Having said that, I think its worth applying a little perspective here, you say the L$1800 has effectively stopped you in your tracks because now you have no upload fees. L$1800 is less than $7 US, so a little more than the cost of a Big Mac Meal, a L$10 upload fee is less than 4 cents. If you are serious about making money here then you really need to inject a little capital into your business, if a $6-7 loss is going to force you to down tools, moving this business forward is going to be a struggle.

Of course it is possible to build a business without bringing any money in at all, there are regular posters here who have done it, I think this is very admirable but also very difficult and often seems to involve Pole Dancing!. Personally I spent about $300 US over the first 6 months or so until I started making some back, in the 4 years since then I have only ever taken money out and without naming the actual amounts involved I can tell you I have made that initial investment back 100s of times over.


Marcus Hancroft wrote:

All the money we exchange into lindens goes into the LL accounts and we get virtual currency in exchange that can ONLY be spent inside Second Life.  So they are making the money.  I'M certainly not.  And even if my stores were doing fantastically good, I would not take the money out of SL like some people do. 

 

One of us at least  is a little confused here, L$ can of course be exchanged for your local currency through a number of outlets, I am not sure why you have already decided that you will never be taking money out of SL, this may be the root of your problem as it effectively means that anything you invest in your business you are guaranteed to lose, since you can never truly profit from it.
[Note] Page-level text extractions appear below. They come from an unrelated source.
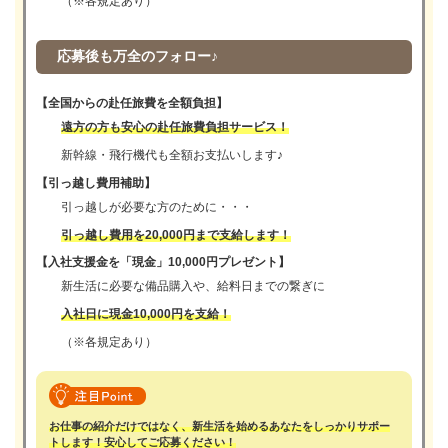
（※各規定あり）
応募後も万全のフォロー♪
【全国からの赴任旅費を全額負担】
遠方の方も安心の赴任旅費負担サービス！
新幹線・飛行機代も全額お支払いします♪
【引っ越し費用補助】
引っ越しが必要な方のために・・・
引っ越し費用を20,000円まで支給します！
【入社支援金を「現金」10,000円プレゼント】
新生活に必要な備品購入や、給料日までの繋ぎに
入社日に現金10,000円を支給！
（※各規定あり）
お仕事の紹介だけではなく、新生活を始めるあなたをしっかりサポー
トします！安心してご応募ください！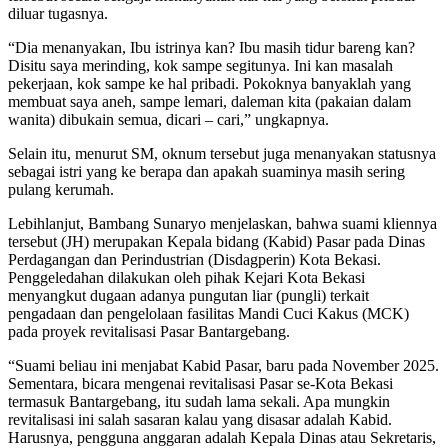
diluar tugasnya.
“Dia menanyakan, Ibu istrinya kan? Ibu masih tidur bareng kan?
Disitu saya merinding, kok sampe segitunya. Ini kan masalah
pekerjaan, kok sampe ke hal pribadi. Pokoknya banyaklah yang
membuat saya aneh, sampe lemari, daleman kita (pakaian dalam
wanita) dibukain semua, dicari – cari,” ungkapnya.
Selain itu, menurut SM, oknum tersebut juga menanyakan statusnya
sebagai istri yang ke berapa dan apakah suaminya masih sering
pulang kerumah.
Lebihlanjut, Bambang Sunaryo menjelaskan, bahwa suami kliennya
tersebut (JH) merupakan Kepala bidang (Kabid) Pasar pada Dinas
Perdagangan dan Perindustrian (Disdagperin) Kota Bekasi.
Penggeledahan dilakukan oleh pihak Kejari Kota Bekasi
menyangkut dugaan adanya pungutan liar (pungli) terkait
pengadaan dan pengelolaan fasilitas Mandi Cuci Kakus (MCK)
pada proyek revitalisasi Pasar Bantargebang.
“Suami beliau ini menjabat Kabid Pasar, baru pada November 2025.
Sementara, bicara mengenai revitalisasi Pasar se-Kota Bekasi
termasuk Bantargebang, itu sudah lama sekali. Apa mungkin
revitalisasi ini salah sasaran kalau yang disasar adalah Kabid.
Harusnya, pengguna anggaran adalah Kepala Dinas atau Sekretaris,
You seem quite cross with LL for making a profit, don't be, that profit sustains our world and provides a  wonderful opportunity for many of us to make money in a really enjoyable way. It's also worth remembering that LL make this profit because some years ago people were prepared to risk their hard earned cash on an untried and risky business venture and now that risk is paying off, they deserve to get paid. You are currently in that investment phase, sacrifice some RL luxury in the next few days, bring the money you save in here and use it to restart the production line, if you continue you to work as hard at this as it sounds like you have been doing, you WILL see success and in a few months time you will be able to take back everything you put in and a whole lot more besides.

Remember - It's not supposed to easy!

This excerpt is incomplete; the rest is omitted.